Haftorahman's Lesson of the week: The words of the prophet Hoshea are a loving call to do teshuva (repentance) then and now. Even though the nation of Israel repeatedly sinned, their essence is basically good and pure. Hashem treats us as if we are not hopelessly evil, just that we have stumbled a little bit into sin. The potential for repentance always remains, and Hashem is always ready to accept it and forgive us.

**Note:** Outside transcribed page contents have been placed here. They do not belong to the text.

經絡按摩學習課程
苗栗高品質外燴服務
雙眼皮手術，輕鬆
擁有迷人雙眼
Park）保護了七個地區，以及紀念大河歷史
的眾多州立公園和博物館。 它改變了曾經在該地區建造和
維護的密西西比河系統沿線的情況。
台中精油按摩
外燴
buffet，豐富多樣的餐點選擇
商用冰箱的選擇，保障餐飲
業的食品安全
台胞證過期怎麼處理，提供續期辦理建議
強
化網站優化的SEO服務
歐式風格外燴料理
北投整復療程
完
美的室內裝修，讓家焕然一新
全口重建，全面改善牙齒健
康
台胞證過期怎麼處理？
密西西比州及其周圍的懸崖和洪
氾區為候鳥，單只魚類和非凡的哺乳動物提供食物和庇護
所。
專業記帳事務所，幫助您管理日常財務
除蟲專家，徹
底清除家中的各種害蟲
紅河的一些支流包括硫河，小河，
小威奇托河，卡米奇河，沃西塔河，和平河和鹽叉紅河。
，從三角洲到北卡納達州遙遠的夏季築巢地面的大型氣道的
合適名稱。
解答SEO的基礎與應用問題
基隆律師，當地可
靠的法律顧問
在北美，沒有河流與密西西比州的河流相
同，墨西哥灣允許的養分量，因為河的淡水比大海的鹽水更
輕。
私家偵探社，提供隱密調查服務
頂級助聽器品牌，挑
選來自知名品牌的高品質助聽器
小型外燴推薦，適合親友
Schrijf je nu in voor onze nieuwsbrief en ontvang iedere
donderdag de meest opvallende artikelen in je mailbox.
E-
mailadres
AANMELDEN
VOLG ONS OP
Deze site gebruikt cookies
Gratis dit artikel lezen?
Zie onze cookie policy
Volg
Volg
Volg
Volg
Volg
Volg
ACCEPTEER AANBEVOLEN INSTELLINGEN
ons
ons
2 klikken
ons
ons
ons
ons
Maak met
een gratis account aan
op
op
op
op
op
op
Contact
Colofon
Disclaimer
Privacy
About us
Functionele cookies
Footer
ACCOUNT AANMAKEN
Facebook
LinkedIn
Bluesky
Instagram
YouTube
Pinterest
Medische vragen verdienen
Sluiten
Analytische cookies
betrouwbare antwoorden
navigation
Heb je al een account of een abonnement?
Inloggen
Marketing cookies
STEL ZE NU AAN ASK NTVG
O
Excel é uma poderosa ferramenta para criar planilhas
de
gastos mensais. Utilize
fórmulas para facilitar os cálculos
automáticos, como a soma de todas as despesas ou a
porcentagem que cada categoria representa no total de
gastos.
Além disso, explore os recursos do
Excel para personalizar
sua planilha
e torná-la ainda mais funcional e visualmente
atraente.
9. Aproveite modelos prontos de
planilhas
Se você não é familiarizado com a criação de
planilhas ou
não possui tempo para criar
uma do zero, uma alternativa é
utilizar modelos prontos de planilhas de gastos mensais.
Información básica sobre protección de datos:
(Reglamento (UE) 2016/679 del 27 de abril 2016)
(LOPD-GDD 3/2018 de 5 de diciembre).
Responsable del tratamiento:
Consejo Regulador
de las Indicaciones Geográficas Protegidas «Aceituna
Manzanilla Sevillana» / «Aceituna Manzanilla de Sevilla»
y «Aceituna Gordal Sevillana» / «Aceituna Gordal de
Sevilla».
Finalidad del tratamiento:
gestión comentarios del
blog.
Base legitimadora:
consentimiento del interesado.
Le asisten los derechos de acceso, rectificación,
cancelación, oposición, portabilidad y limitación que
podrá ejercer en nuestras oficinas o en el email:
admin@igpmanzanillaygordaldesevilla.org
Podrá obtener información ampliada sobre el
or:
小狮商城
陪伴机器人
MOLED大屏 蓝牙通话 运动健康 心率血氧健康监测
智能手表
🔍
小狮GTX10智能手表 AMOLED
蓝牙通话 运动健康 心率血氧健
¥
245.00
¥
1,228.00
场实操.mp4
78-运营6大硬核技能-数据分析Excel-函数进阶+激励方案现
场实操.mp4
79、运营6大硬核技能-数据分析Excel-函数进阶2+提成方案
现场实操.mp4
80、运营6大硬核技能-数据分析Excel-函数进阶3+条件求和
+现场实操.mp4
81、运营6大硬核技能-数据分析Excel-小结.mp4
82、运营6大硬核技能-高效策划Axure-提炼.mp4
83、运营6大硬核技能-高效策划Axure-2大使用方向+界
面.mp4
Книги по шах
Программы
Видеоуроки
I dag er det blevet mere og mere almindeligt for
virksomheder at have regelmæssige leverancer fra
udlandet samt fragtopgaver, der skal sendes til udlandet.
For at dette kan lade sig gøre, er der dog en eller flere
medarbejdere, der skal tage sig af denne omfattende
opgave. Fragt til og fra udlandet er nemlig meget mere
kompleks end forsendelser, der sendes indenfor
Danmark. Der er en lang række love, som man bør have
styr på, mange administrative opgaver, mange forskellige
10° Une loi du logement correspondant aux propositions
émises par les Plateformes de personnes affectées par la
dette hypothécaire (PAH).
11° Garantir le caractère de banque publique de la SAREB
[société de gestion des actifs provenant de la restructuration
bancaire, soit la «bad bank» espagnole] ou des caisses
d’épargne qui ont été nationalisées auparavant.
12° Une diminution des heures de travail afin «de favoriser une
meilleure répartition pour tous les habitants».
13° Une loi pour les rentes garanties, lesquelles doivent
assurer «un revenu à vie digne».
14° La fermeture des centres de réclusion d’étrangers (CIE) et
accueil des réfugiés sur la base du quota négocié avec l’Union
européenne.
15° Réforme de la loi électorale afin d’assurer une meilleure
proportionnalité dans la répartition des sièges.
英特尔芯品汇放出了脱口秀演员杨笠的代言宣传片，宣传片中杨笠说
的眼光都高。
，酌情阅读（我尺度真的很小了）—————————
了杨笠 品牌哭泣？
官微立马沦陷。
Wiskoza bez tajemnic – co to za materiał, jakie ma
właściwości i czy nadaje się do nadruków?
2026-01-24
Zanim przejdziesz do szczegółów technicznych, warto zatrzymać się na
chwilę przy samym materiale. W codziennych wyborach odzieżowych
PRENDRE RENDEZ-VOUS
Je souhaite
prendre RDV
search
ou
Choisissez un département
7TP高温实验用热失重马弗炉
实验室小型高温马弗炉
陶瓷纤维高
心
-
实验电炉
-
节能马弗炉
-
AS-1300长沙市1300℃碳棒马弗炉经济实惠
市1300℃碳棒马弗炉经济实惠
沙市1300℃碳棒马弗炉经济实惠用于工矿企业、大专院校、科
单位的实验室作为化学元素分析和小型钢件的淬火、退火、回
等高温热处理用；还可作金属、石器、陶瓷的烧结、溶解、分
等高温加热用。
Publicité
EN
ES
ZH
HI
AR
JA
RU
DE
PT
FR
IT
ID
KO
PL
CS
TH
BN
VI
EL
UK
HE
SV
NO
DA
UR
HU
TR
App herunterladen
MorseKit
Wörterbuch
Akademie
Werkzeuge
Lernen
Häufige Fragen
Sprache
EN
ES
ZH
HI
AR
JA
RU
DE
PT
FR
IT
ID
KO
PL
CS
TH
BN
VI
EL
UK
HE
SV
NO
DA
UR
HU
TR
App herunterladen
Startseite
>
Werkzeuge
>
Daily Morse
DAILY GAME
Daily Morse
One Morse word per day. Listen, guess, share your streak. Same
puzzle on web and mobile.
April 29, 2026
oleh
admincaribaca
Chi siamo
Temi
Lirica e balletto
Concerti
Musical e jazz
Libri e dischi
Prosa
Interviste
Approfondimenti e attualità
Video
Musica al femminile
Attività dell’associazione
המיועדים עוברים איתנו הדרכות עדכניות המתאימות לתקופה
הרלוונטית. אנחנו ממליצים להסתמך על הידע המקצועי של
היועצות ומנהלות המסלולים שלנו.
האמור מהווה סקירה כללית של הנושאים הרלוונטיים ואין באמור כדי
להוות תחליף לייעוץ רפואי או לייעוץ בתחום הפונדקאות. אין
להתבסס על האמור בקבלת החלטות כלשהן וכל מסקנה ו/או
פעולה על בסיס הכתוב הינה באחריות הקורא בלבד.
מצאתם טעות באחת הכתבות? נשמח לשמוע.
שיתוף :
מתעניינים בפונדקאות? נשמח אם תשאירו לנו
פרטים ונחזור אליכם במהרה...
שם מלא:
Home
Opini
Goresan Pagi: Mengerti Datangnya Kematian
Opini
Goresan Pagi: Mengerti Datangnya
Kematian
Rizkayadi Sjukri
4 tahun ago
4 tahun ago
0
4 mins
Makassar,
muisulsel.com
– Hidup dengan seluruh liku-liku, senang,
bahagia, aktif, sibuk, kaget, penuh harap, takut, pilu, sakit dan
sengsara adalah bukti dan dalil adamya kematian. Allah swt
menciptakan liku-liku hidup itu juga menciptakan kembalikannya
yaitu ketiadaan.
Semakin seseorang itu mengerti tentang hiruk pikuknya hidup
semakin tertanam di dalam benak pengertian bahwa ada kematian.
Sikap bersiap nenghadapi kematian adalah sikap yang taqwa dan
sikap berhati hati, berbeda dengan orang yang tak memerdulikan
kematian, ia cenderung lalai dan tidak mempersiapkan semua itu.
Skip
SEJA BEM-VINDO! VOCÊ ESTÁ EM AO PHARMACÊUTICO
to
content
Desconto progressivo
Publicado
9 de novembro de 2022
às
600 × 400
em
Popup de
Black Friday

Teshuva constitutes three parts: Regret of the sin, confession of the sin and a promise to never do it again.  It is very important that when one sins and longs to be forgiven that one accomplishes all three parts of teshuva.

Famous phrases from the Book of Hosea: Chapter 2:21- "Ve'erastich li le'olam, Ve'erashtich li be'chesed uvemishpat uvechesed uverachamim, Ve'erashtich li be'emunah ve'yada'atah et Adoshem", “I will betroth you to me forever, I will betroth you to me in righteousness, with justice, with kindness and mercy, and I will betroth you to me with fidelity and you will know Hashem.

Map: The prophets in this week's Haftorah prophesied in Jerusalem.

    Timeline: This Haftorah takes place about 2600 years ago.